Kai Ryssdal of Marketplace was talking with reporter Gregory Warner this morning about the reactions of Justice Kennedy to the arguments before the Court. Anthony Kennedy, says Warner, appears to be on both sides of the fence.
Warner: Can the government make that person buy insurance? And the liberal Justices on the court, they posed questions that suggested absolutely, because we never know when that person might get hit by a bus, and anyway, they're going to get older and sicker eventually. In Justice Kagan's words, the subsidizers become the subsidized. But conservative Justices say, uh oh, no way -- this is an overstep of federal power.
Here's Justice Kennedy from this morning's hearing.
Justice Anthony Kennedy: And here the government is saying that the federal government has a duty to tell the individual citizen that it must act. And that is different from what we have in previous cases. That changes the relationship of the federal government to the individual in a very fundamental way.
Ryssdal: So this is Justice Kennedy -- the swing vote, as we've been told oh so many times -- but also raising this question about personal freedom, right?
Warner: Exactly -- though swing, swing he did, I will say.
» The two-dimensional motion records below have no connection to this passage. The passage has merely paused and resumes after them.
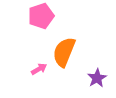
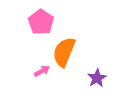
pink pentagon: moved 6 px down; rotated 20 degrees counterclockwise
pink arrow: moved 3 px right, 2 px down
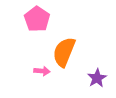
pink pentagon: moved 4 px left, 3 px up
pink arrow: rotated 35 degrees clockwise
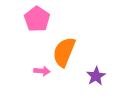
purple star: moved 1 px left, 2 px up
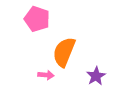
pink pentagon: rotated 15 degrees counterclockwise
pink arrow: moved 4 px right, 4 px down
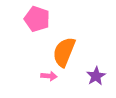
pink arrow: moved 3 px right, 1 px down
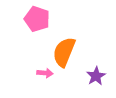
pink arrow: moved 4 px left, 3 px up
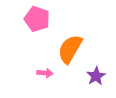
orange semicircle: moved 6 px right, 3 px up; rotated 8 degrees clockwise
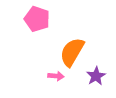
orange semicircle: moved 2 px right, 3 px down
pink arrow: moved 11 px right, 3 px down
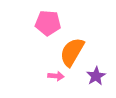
pink pentagon: moved 11 px right, 4 px down; rotated 15 degrees counterclockwise
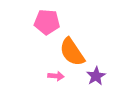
pink pentagon: moved 1 px left, 1 px up
orange semicircle: rotated 64 degrees counterclockwise
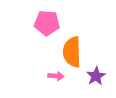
pink pentagon: moved 1 px down
orange semicircle: rotated 32 degrees clockwise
Justice Kennedy -- more than any Justice this morning -- was arguing both sides. Because in another point, he said, hey look, that guy on the couch, he is part of the market for an actuarial reason, because in health care, we really are all in this together.
Kennedy: The young person who's uninsured is uniquely, proximately very close to affecting the rates of insurance and the cost of providing medical care in a way that is not true in other industries, that's my concern in the case.
Warner: So take your pick: Kennedy 1, Kennedy 2? It could be the fate of the health care law.